ApplyRoPE

Contents

ApplyRoPE#

class penzai.nn.embeddings.ApplyRoPE[source]#

Bases: Layer

Adjusts input embeddings using rotary position embeddings (RoPE).

Rotary position embeddings, proposed by Su et al. (2021), incorporate relative position information into the queries and keys of attention layers by applying periodic rotations to the elements of the query and key projections.

The ApplyRoPE layer can be inserted into an attention computation immediately before computing query-key dot products in order to add rotational position information to them.

See https://arxiv.org/abs/2104.09864.

Variables:
  • embedding_axis (str) – The axis name of the input that contains the embedding vector (e.g. “embedding” or “projection”).

  • max_wavelength (float) – The maximum wavelength of the periodic positional embeddings.

  • positions_input_name (str) – Key for the side input that provides the position of each token in the sequence. This side input should be provided as an integer array that is broadcastable with the input, and which does NOT include the embedding axis.

Methods

__init__(embedding_axis, max_wavelength, ...)

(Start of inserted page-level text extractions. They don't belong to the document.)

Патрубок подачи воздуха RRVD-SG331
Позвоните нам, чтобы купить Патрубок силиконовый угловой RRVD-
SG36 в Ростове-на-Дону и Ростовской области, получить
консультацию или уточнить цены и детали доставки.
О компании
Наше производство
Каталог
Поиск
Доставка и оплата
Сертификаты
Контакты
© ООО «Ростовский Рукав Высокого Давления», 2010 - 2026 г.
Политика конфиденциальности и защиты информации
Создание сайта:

__call__(inputs, **side_inputs)

Attributes

embedding_axis

max_wavelength

positions_input_name

Inherited Methods

(expand to view inherited methods)

attributes_dict()

Constructs a dictionary with all of the fields in the class.

bind_variables(variables[, allow_unused])

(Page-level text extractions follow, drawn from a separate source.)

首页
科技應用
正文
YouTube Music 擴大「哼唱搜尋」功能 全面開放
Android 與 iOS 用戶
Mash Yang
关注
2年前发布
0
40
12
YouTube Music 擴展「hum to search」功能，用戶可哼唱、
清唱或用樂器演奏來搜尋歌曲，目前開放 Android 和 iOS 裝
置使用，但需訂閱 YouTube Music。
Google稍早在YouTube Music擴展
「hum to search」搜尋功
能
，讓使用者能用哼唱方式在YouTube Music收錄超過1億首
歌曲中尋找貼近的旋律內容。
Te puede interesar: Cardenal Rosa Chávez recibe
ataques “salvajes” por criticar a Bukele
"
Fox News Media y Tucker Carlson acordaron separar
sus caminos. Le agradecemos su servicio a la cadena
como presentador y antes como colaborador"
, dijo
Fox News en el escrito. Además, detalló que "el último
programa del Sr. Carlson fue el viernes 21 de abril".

Convenience function to bind variables to a layer.

from_attributes(**field_values)

Directly instantiates a struct given all of its fields.

key_for_field(field_name)

Generates a JAX PyTree key for a given field name.

select()

Wraps this struct in a selection, enabling functional-style mutations.

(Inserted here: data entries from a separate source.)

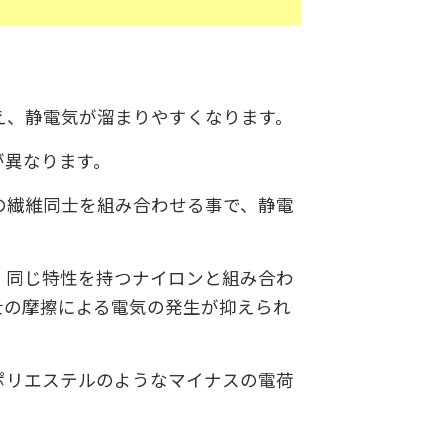
え、静電気が溜まりやすくなります。
が異なります。
の繊維同士を組み合わせる事で、静電
、同じ特性を持つナイロンと組み合わ
士の摩擦による電気の発生が抑えられ
ポリエステルのようなマイナスの電荷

stateless_call(variable_values, argument, /, ...)

Calls a layer with temporary variables, without modifying its state.

tree_flatten()

Flattens this tree node.

tree_flatten_with_keys()

Flattens this tree node with keys.

tree_unflatten(aux_data, children)

Unflattens this tree node.

treescope_color()

Computes a CSS color to display for this object in treescope.